Separation of mass spectra of hydrogen-deuterium exchanged ions obtained by electrospray of solutions of biopolymers with unknown primary structure.

The work is dedicated to further development of our described method for analyzing mass spectra of biomolecules acquired as a result of hydrogen-deuterium exchange reactions (HDXs). The modified method consists of separating HDX distributions via their approximations by a minimum number of components corresponding to independent H/D substitutions and independent charge carrier retentions in different spatial isoforms or conformations of biomolecules with unknown primary structures. In this case, neither the natural isotopic distribution nor the exact number of active sites involved in HDXs and H+ or D+ attachments can be determined in advance. Original H/D electrospray mass spectra of an apamin solution were taken from our previous work. In that work, taking into account the natural isotopic distribution of apamin molecules, three main conformations of apamin ions were found as a result of separating the H/D mass spectra of the apamin solution for the gas flow with the addition of about 10% ND3 molecules. Using the proposed modified method that does not require knowledge of the primary structure of the biomolecules gave similar results with slight deviations of calculated HDX distributions of the apamin ions from those obtained earlier. The maximum difference between mean values of the calculated HDX distributions for ions of the same charge in both cases does not exceed a few percent. In addition, HDX mass spectra of the apamin complex with an adduct of unknown structure were processed. Such analysis gave also three main fractions of ions with relatively large contributions when ND3 was injected into a radio-frequency quadrupole. In the absence of ND3 flow, the results of calculations for apamin and its complex were close to each other too. The formation of the apamin complex most probably in solution was confirmed by performed calculations.
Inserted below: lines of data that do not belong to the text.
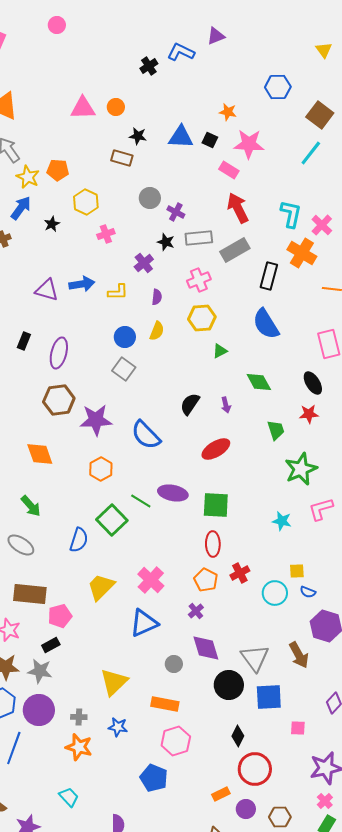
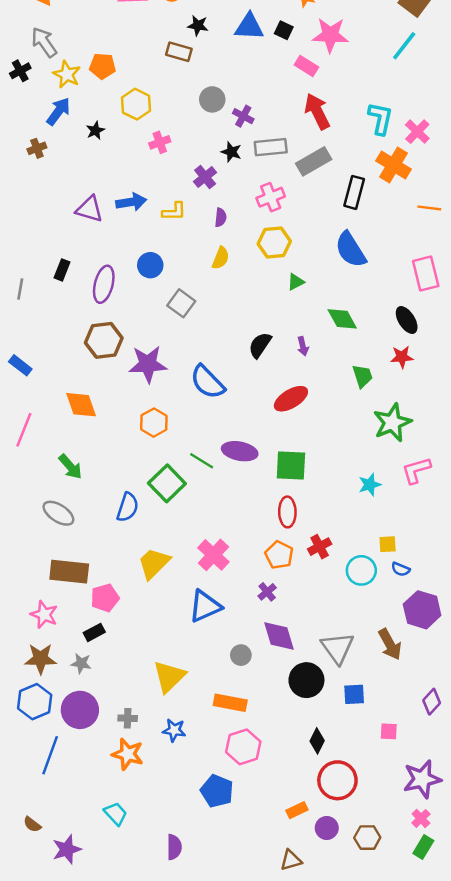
blue circle: (125, 337) -> (150, 265), moved
cyan star: (282, 521) -> (370, 485), turned -30
gray star: (40, 671) -> (81, 663), size x0.7
blue square: (269, 697) -> (354, 694), size x0.7

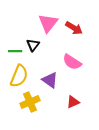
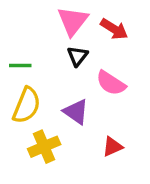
black triangle: (33, 45) -> (77, 56), moved

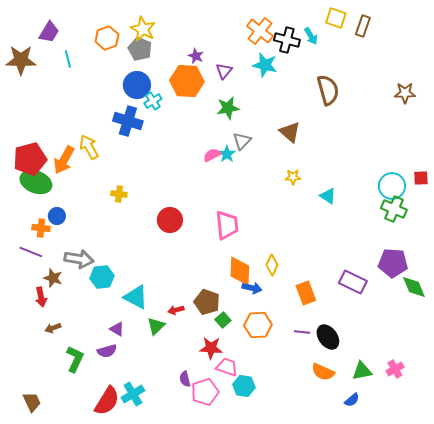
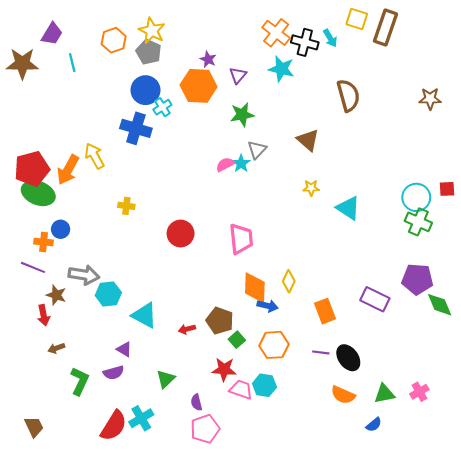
brown rectangle: (363, 26) -> (385, 27), size x1.5
cyan triangle: (328, 196) -> (348, 208), size x1.4
green triangle: (156, 326) -> (166, 379), moved
cyan hexagon: (244, 386) -> (264, 385), moved
pink pentagon: (205, 392) -> (205, 429), moved

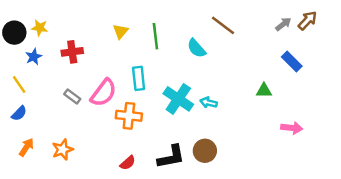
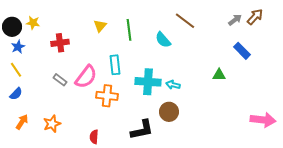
blue star: (34, 57) -> (18, 47), moved
cyan cross: (178, 99) -> (148, 82), turned -30
pink arrow: (292, 128) -> (263, 120), moved, size x1.4
brown circle: (205, 151) -> (169, 112), moved
red semicircle: (128, 163) -> (94, 137), moved, turned 136

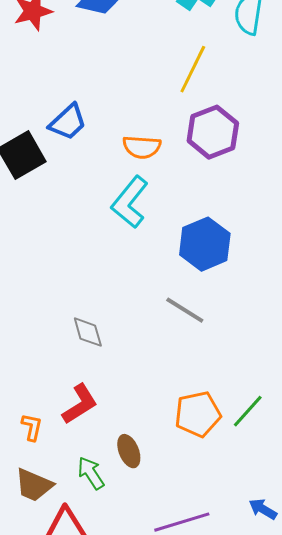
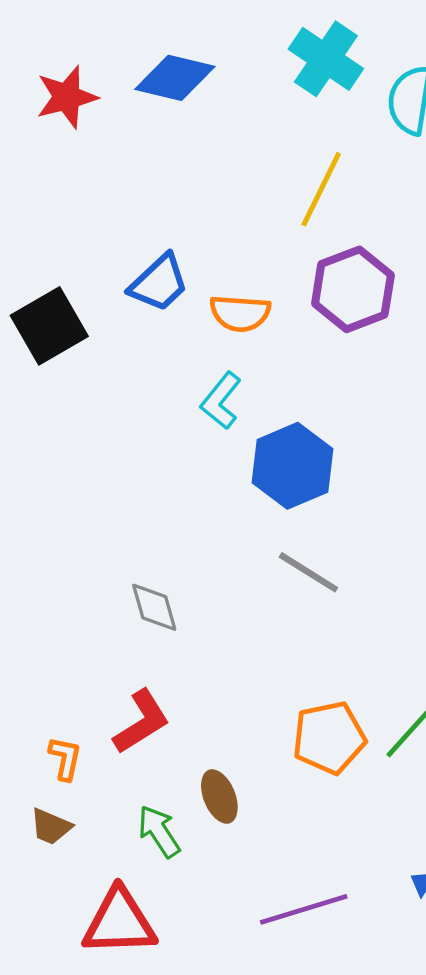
blue trapezoid: (68, 122) -> (159, 283), moved
cyan L-shape: (130, 202) -> (221, 401), size x0.7
blue hexagon: (205, 244) -> (293, 466), moved
brown trapezoid: (34, 485) -> (51, 827), moved, size x0.7

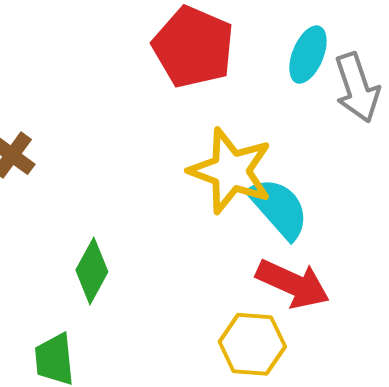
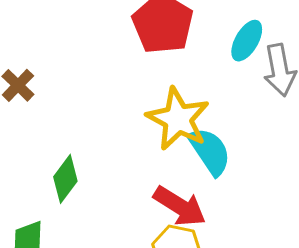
red arrow: (293, 284) -> (180, 206), moved

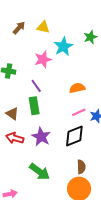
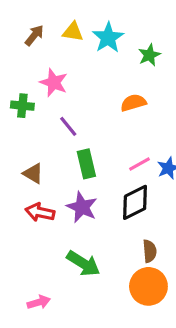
green star: (90, 37) -> (149, 55), moved
cyan star: (63, 46) -> (108, 38), moved
pink star: (43, 59) -> (54, 83), moved, turned -30
orange semicircle: (77, 88) -> (133, 103), moved
green rectangle: (34, 106) -> (86, 164), moved

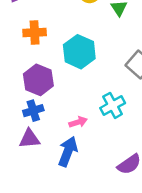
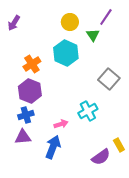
orange cross: (35, 33) -> (32, 64), moved, turned -30
cyan hexagon: (79, 52) -> (66, 53), moved

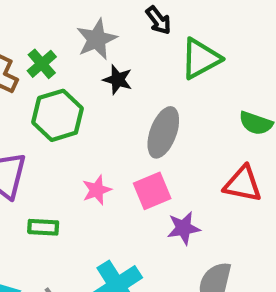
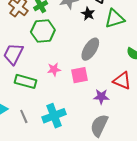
black star: (118, 80) -> (88, 14), moved
green rectangle: (43, 227) -> (25, 81), size x1.5
purple star: (183, 228) -> (101, 97), moved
Two-dimensional decomposition of H-D exchange mass spectra of multicharged ions of biopolymers and their separation into components with independent H-D substitutions.

The work is aimed at developing a numerical method for analysing mass spectra of deutero-substituted multicharged ions of biopolymers to determine contributions of components presumably corresponding to different biomolecule conformations. The two-dimensional decomposition of the H-D exchange mass spectra of two, three and four charged apamin ions with their separation suggests that the reaction of apamin ions with ND3 molecules in the gas phase reveals hypothetically three different structural modifications of apamin ions. Usually for H-D exchange mass spectra, the presence of many resolvable protein structures was determined from measured distributions of peak intensities of ions with the same charge state. The method is new and has no published analogues. Graphical abstract.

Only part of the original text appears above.